BeeGFS架构笔记

Metadata Distribution

Metadata is distributed across the metadata nodes on a per directory basis. The content of a directory is always stored on one metadata node. A metadata node is chosen at random for each directory.

  • Root Node: One of the metadata servers in BeeGFS will become a special root metadata node, which serves as an initial coordinator and as a guide to the system for clients. (beegfs-ctl can be used to find out which node has been chosen to be the root node). The management daemon saves the root node ID when a root node was chosen, so the election of the root node only happens during the very first startup of the system.

Capacity Pools

Storage targets are chosen depending on the free space available when new files are created, in order to balance the disk space usage. Targets are automatically placed in different capacity pools depending on their free space. There are three pools: NormalLow, and Emergency. The target chooser algorithm prefers targets from the Normal pool, and falls back to the Low and Emergency pools only when the requested striping cannot be achieved otherwise. The disk space limits are the same for all targets and can be configured on the management daemon.

Storage Pools

Storage pools allow the cluster admin to group targets and mirror buddy groups together in different classes. For instance, there can be one pool consisting of fast, but small solid state drives, and another pool for bulk storage, using big but slower spinning disks. Pools can have descriptive names, making it easy to remember which pool to use without looking up the storage targets in the pool. The SSD pool could be named “fast” and the other “bulk”.

BeeGFS Storage Pools

When a file is created by an application or user, they can choose which storage pool the file contents are stored in. Since the concept of storage pools is orthogonal to the file system’s directory structure, even files in the same directory can be in different storage pools.
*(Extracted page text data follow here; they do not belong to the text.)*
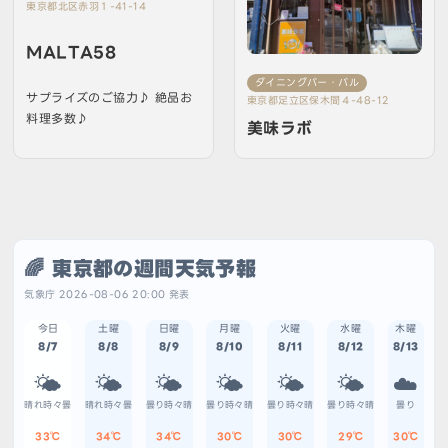
東京都北区赤羽１-41-14
MALTA58
ダイニングバー・バル
サプライズのご協力♪ 絶品お
東京都足立区保木間４-48-12
料理多数♪
美味ラボ
🌈 東京都の週間天気予報
気象庁 2026-08-06 20:00 発表
今日
土曜
日曜
月曜
火曜
水曜
木曜
8/7
8/8
8/9
8/10
8/11
8/12
8/13
🌤️
🌤️
🌤️
🌤️
🌤️
🌤️
☁️
晴れ時々曇
晴れ時々曇
曇り時々晴
曇り時々晴
曇り時々晴
曇り時々晴
曇り
33℃
34℃
34℃
30℃
30℃
29℃
30℃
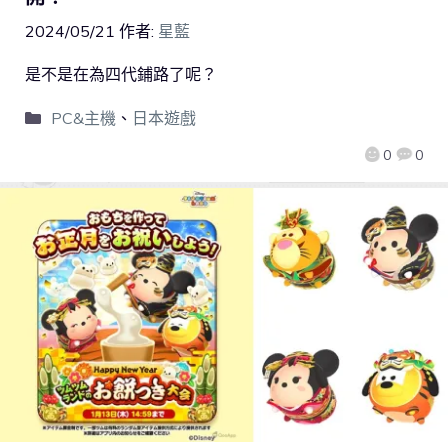
2024/05/21
作者:
星藍
是不是在為四代鋪路了呢？
PC&主機
、
日本遊戲
0
0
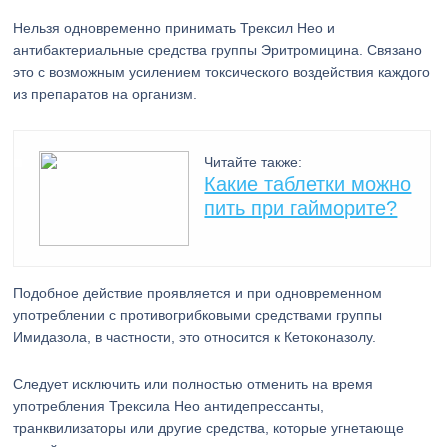
Нельзя одновременно принимать Трексил Нео и
антибактериальные средства группы Эритромицина. Связано
это с возможным усилением токсического воздействия каждого
из препаратов на организм.
Читайте также:
Какие таблетки можно
пить при гайморите?
Подобное действие проявляется и при одновременном
употреблении с противогрибковыми средствами группы
Имидазола, в частности, это относится к Кетоконазолу.
Следует исключить или полностью отменить на время
употребления Трексила Нео антидепрессанты,
транквилизаторы или другие средства, которые угнетающе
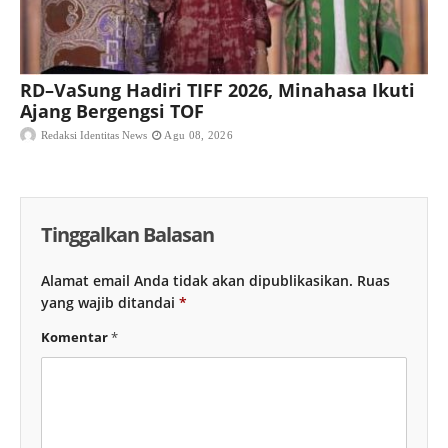
RD–VaSung Hadiri TIFF 2026, Minahasa Ikuti
Ajang Bergengsi TOF
Redaksi Identitas News
Agu 08, 2026
Tinggalkan Balasan
Alamat email Anda tidak akan dipublikasikan.
Ruas
yang wajib ditandai
*
Komentar
*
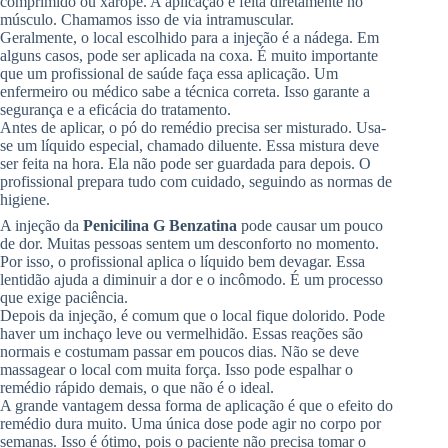
comprimido ou xarope. A aplicação é feita diretamente no
músculo. Chamamos isso de via intramuscular.
Geralmente, o local escolhido para a injeção é a nádega. Em
alguns casos, pode ser aplicada na coxa. É muito importante
que um profissional de saúde faça essa aplicação. Um
enfermeiro ou médico sabe a técnica correta. Isso garante a
segurança e a eficácia do tratamento.
Antes de aplicar, o pó do remédio precisa ser misturado. Usa-
se um líquido especial, chamado diluente. Essa mistura deve
ser feita na hora. Ela não pode ser guardada para depois. O
profissional prepara tudo com cuidado, seguindo as normas de
higiene.
A injeção da
Penicilina G Benzatina
pode causar um pouco
de dor. Muitas pessoas sentem um desconforto no momento.
Por isso, o profissional aplica o líquido bem devagar. Essa
lentidão ajuda a diminuir a dor e o incômodo. É um processo
que exige paciência.
Depois da injeção, é comum que o local fique dolorido. Pode
haver um inchaço leve ou vermelhidão. Essas reações são
normais e costumam passar em poucos dias. Não se deve
massagear o local com muita força. Isso pode espalhar o
remédio rápido demais, o que não é o ideal.
A grande vantagem dessa forma de aplicação é que o efeito do
remédio dura muito. Uma única dose pode agir no corpo por
semanas. Isso é ótimo, pois o paciente não precisa tomar o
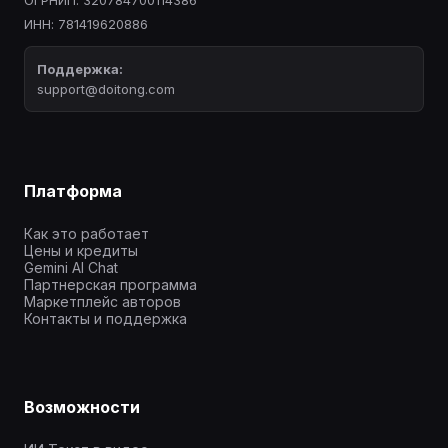
ОГРНИП: 320784700114386
ИНН: 781419620886
Поддержка:
support@doitong.com
Платформа
Как это работает
Цены и кредиты
Gemini AI Chat
Партнерская программа
Маркетплейс авторов
Контакты и поддержка
Возможности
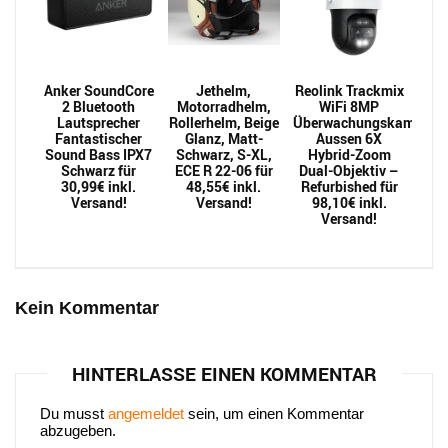
Anker SoundCore
Jethelm,
Reolink Trackmix
2 Bluetooth
Motorradhelm,
WiFi 8MP
Lautsprecher
Rollerhelm, Beige
Überwachungskamera
Fantastischer
Glanz, Matt-
Aussen 6X
Sound Bass IPX7
Schwarz, S-XL,
Hybrid-Zoom
Schwarz für
ECE R 22-06 für
Dual-Objektiv –
30,99€ inkl.
48,55€ inkl.
Refurbished für
Versand!
Versand!
98,10€ inkl.
Versand!
Kein Kommentar
HINTERLASSE EINEN KOMMENTAR
Du musst
angemeldet
sein, um einen Kommentar
abzugeben.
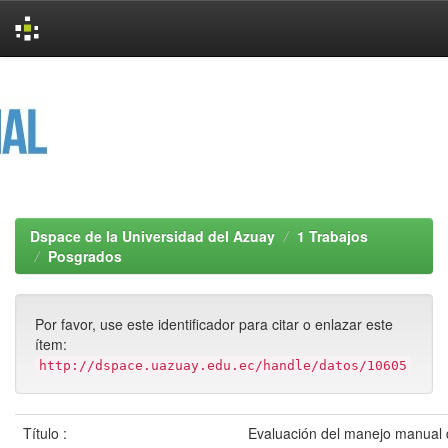
Skip
navigation
Dspace de la Universidad del Azuay
1 Trabajos
Posgrados
Por favor, use este identificador para citar o enlazar este
ítem:
http://dspace.uazuay.edu.ec/handle/datos/10605
Título :
Evaluación del manejo manual 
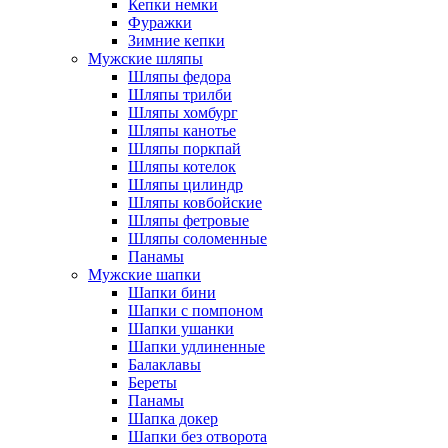
Кепки немки
Фуражки
Зимние кепки
Мужские шляпы
Шляпы федора
Шляпы трилби
Шляпы хомбург
Шляпы канотье
Шляпы поркпай
Шляпы котелок
Шляпы цилиндр
Шляпы ковбойские
Шляпы фетровые
Шляпы соломенные
Панамы
Мужские шапки
Шапки бини
Шапки с помпоном
Шапки ушанки
Шапки удлиненные
Балаклавы
Береты
Панамы
Шапка докер
Шапки без отворота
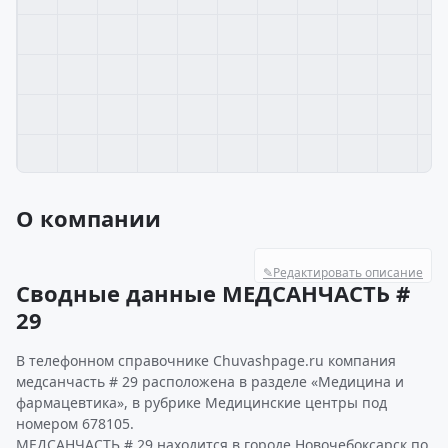
О компании
✎
Редактировать описание
Сводные данные МЕДСАНЧАСТЬ #
29
В телефонном справочнике Chuvashpage.ru компания
медсанчасть # 29 расположена в разделе «Медицина и
фармацевтика», в рубрике Медицинские центры под
номером 678105.
МЕДСАНЧАСТЬ # 29 находится в городе Новочебоксарск по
The most intuitive way to expose the storage pools to the user, however, is using a single directory per pool, giving the user the opportunity to assign files to pools just by sorting them into different directories. More fine-grained control can be exerted using the command line tool beegfs-ctl, which allows data placement down to the file level. Usually, the user will want to move the current working project to the fast pool and keep it there until it is finished.

A storage pool consists of one or multiple storage targets. If storage mirroring is enabled, both targets of a mirror buddy group must be in the same pool, and the mirror buddy group itself must also be in the same storage pool.

Quota settings can be configured per Storage Pool.

See also

 

Storage Pools.

 

Mirroring

Warning

 

Mirroring is not a replacement for backups. If files are accidentally deleted or overwritten by a user or process, mirroring won’t help you to bring the old file back. You are still responsible for doing regular backups of your important bits.

BeeGFS provides support for metadata and file contents mirroring. Mirroring capabilities are integrated into the normal BeeGFS services, so that no separate services or third-party tools are needed. Both types of mirroring (metadata mirroring and file contents mirroring) can be used independently of each other. Mirroring also provides some high availability features.

Storage and metadata mirroring with high availability is based on so-called buddy groups. In general, a buddy group is a pair of two targets that internally manage data replication between each other. The buddy group approach allows one half of all servers in a system to fail while all data is still accessible. It can also be used to put buddies in different failure domains or different fire domains, e.g., different racks or different server rooms.

../_images/mirroring_1.png

Storage Buddy Mirroring: 4 Servers with 1 Target per Server

Storage server buddy mirroring can also be used with an odd number of storage servers. This works, because BeeGFS buddy groups are composed of individual storage targets, independent of their assignment to servers, as shown in the following example graphic with three servers and two storage targets per server. (In general, a storage buddy group could even be composed of two targets that are attached to the same server.)

../_images/mirroring_2.png

Storage Buddy Mirroring: 3 Servers with 2 Targets per Server

Note that this is not possible with metadata servers since there are no metadata targets in BeeGFS. An even number of metadata servers is needed so that every metadata server can belong to a buddy group.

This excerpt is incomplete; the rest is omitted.